Landshut, Siegfried
Politikwissenschaftler, geb. 7.8.1897 Straßburg, gest. 8.12.1968 Hamburg
L., einer der »Gründungsväter« der Politikwissenschaft in Deutschland, entstammte einer weitgehend assimilierten deutsch-jüdischen Familie. Nach dem Studium der Nationalökonomie, Philosophie und Sozialwissenschaften u. a. bei Edmund Husserl, Martin Heidegger, Max Scheler, Karl Jaspers und Alfred Weber wurde er 1925 Mitarbeiter im Institut für Auswärtige Politik in Hamburg und 1927 Assistent des Sozialökonomen Eduard Heimann an der Hamburgischen Universität.
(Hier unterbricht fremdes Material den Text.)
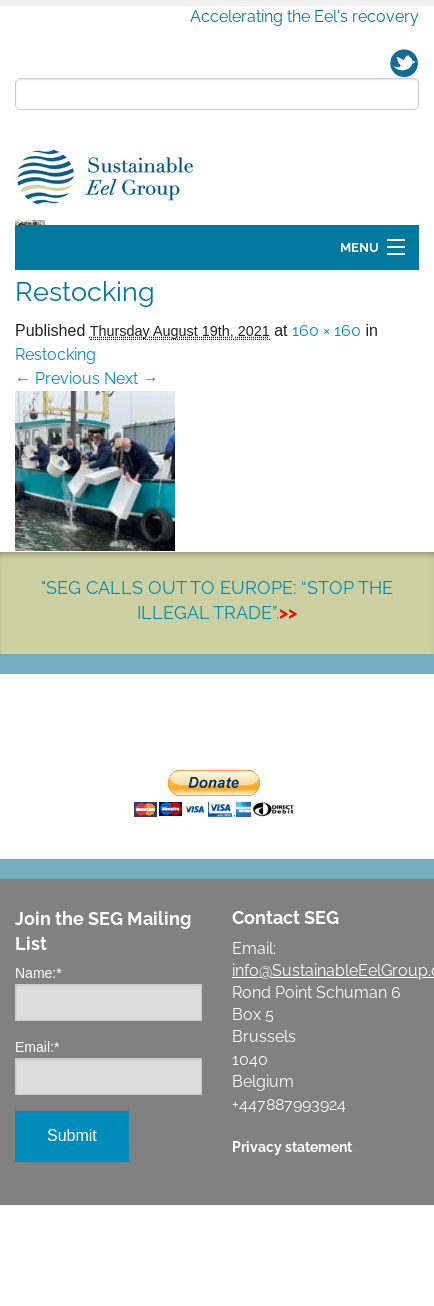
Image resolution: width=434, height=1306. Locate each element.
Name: (38, 1088)
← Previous (57, 493)
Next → (131, 493)
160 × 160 (326, 445)
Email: (37, 1162)
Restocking (55, 469)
Von dort im Juni 1933 als »Nichtarier« vertrieben, lebten er und seine Familie unter schwierigsten Bedingungen im Exil in Ägypten, Palästina und Großbritannien (→ Emigration). Eine auf zwei Jahre befristete Anstellung an der Hebräischen Universität in Jerusalem wurde 1938 trotz Fürsprache renommierter Gelehrter nicht verlängert. L.s 1944 hebräisch gedruckte Pionierstudie über Die Gemeinschafts-Siedlung in Palästina (dt. 2004), deren scharfsinnige Kritik an einem Eckpfeiler der zionistischen Bewegung rüttelte, wurde weitgehend ignoriert, wenngleich von Martin Buber gewürdigt und mit dem Arthur-Ruppin-Preis ausgezeichnet. Bei aller Sympathie für die Kibbuzniks bemängelte der nonkonformistische Wissenschaftler, auch in den Kibbuzim hätten ökonomische Ziele eindeutig Vorrang vor einer gemeinsamen Idee der Lebensführung. Trotz starker Zweifel kehrte L. 1951 nach Hamburg zurück, um den neu eingerichteten Lehrstuhl für die »Wissenschaft von der Politik« zu übernehmen, den er bis 1965 innehatte. Orientiert am aristotelischen Polis-Konzept, bemühte er sich darum, die Politik aus ihrer 2000 Jahre alten Tradition heraus wiederzubegründen. Diesem Ziel war schon sein 1929 erschienenes Hauptwerk Kritik der Soziologie gewidmet. Bekannt wurde L. vor allem durch die Herausgabe der Frühschriften von Karl Marx (1932 bzw. 1953) und einer Auswahl von Texten Alexis de Tocquevilles (1954).